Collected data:
┄┄┄┄┄┄
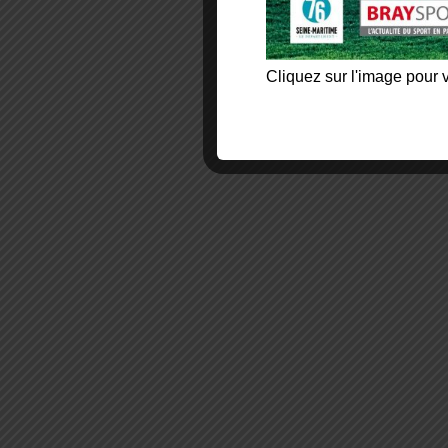
Cliquez sur l'image pour v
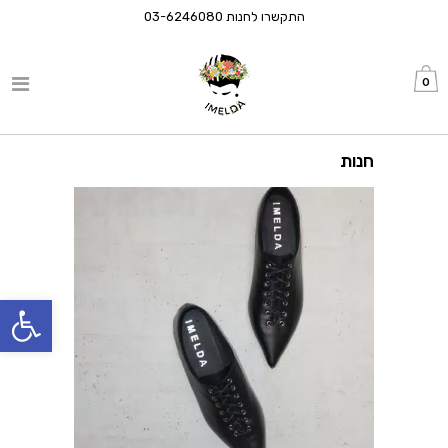
התקשרו לחנות
03-6246080
0
חנות
פתח סרגל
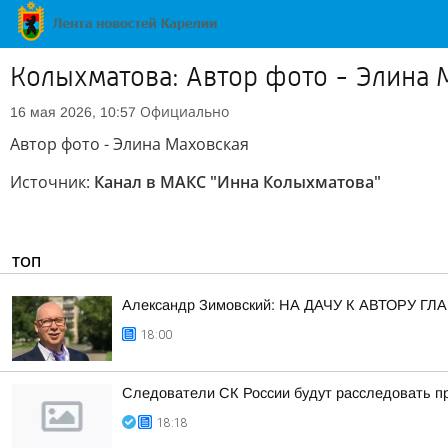
Колыхматова: Автор фото - Элина 
Официально
16 мая 2026, 10:57
Автор фото - Элина Маховская
Источник:
Канал в МАКС "Инна Колыхматова"
ТОП
Александр Зимовский: НА ДАЧУ К АВТОРУ
18:00
Следователи СК России будут расследовать пр
18:18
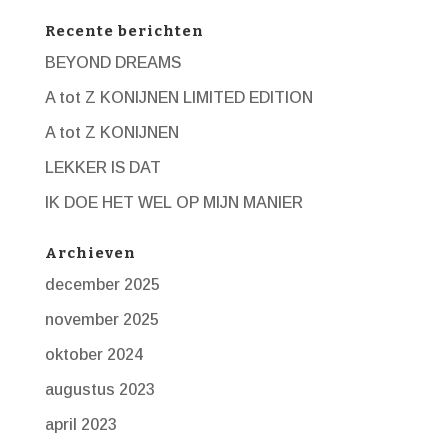
Recente berichten
BEYOND DREAMS
A tot Z KONIJNEN LIMITED EDITION
A tot Z KONIJNEN
LEKKER IS DAT
IK DOE HET WEL OP MIJN MANIER
Archieven
december 2025
november 2025
oktober 2024
augustus 2023
april 2023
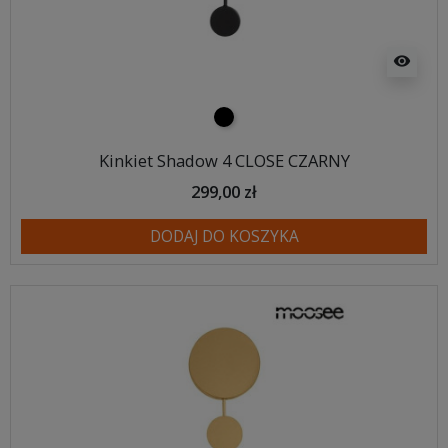
visibility
czarny
Kinkiet Shadow 4 CLOSE CZARNY
299,00 zł
DODAJ DO KOSZYKA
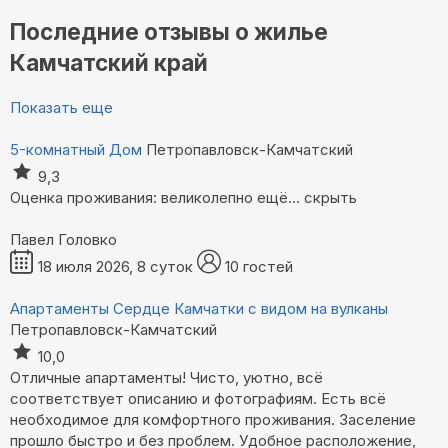
Последние отзывы о жилье
Камчатский край
Показать еще
5-комнатный Дом
Петропавловск-Камчатский
9,3
Оценка проживания: великолепно
ещё...
скрыть
Павел Головко
18 июля 2026, 8 суток
10 гостей
Апартаменты Сердце Камчатки с видом на вулканы
Петропавловск-Камчатский
10,0
Отличные апартаменты! Чисто, уютно, всё
соответствует описанию и фотографиям. Есть всё
необходимое для комфортного проживания. Заселение
прошло быстро и без проблем. Удобное расположение,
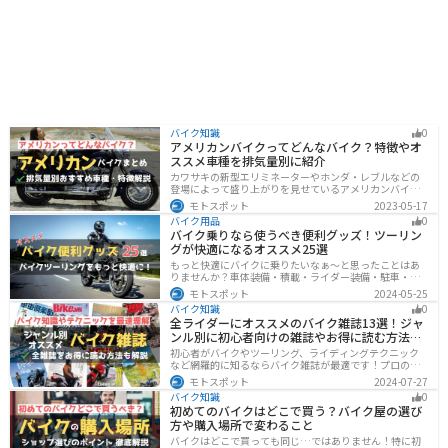
バイク知識
0
アメリカンバイクってどんなバイク？特徴やオ
ススメ車種を排気量別に紹介
カワサキの新型エリミネーターやホンダ・レブルなどの
登場によって盛り上がりを見せているアメリカンバイ
ク。スタイリッシュに乗れることはもちろん、ツーリン
モトスポット
2023-05-17
グや通学通勤もこなせるアメリカンバイクの特徴や、オ
バイク用品
0
ススメの車種についてご紹介します！
バイク乗りなら使うべき便利グッズ！ツーリン
グが快適になるオススメ25選
もっと快適にバイクに乗りたいなぁ〜と思ったことはあ
りませんか？車体装備・積載・ライダー装備・駐車・メ
ンテ・トラブル対応の6ジャンルで、バイクをもっと快適
モトスポット
2024-05-25
にするオススメ便利グッズを紹介します！
バイク知識
0
全ライダーにオススメのバイク雑誌13選！ジャ
ンル別に初心者向けの雑誌やお得に読む方法も
解説
初心者がバイクやツーリング、ライディングテクニック
など網羅的に知るならバイク雑誌が最適です！プロのラ
イターがしっかりと調べた情報とわかりやすい写真でま
モトスポット
2024-07-27
とめられているので、効率的に理解できます。そんなバ
バイク知識
0
イク雑誌をジャンル別にオススメのバイク雑誌をまとめ
初めてのバイクはどこで買う？バイク屋の選び
ました。サブスクサービスを利用すれば全ての雑誌をお
方や購入場所で変わること
得に読むことができるのでオススメです。
バイクはどこで買っても同じ…ではありません！特に初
┄┄┄┄┄┄
Would you output only the span of the records above that opens with the line containing "Recente berichten" and closes with the line containing "Оценка проживания: великолепно", ends included and pictures dropped?

Recente berichten
BEYOND DREAMS
A tot Z KONIJNEN LIMITED EDITION
A tot Z KONIJNEN
LEKKER IS DAT
IK DOE HET WEL OP MIJN MANIER
Archieven
december 2025
november 2025
oktober 2024
augustus 2023
april 2023
visibility
czarny
Kinkiet Shadow 4 CLOSE CZARNY
299,00 zł
DODAJ DO KOSZYKA
Последние отзывы о жилье
Камчатский край
Показать еще
5-комнатный Дом
Петропавловск-Камчатский
9,3
Оценка проживания: великолепно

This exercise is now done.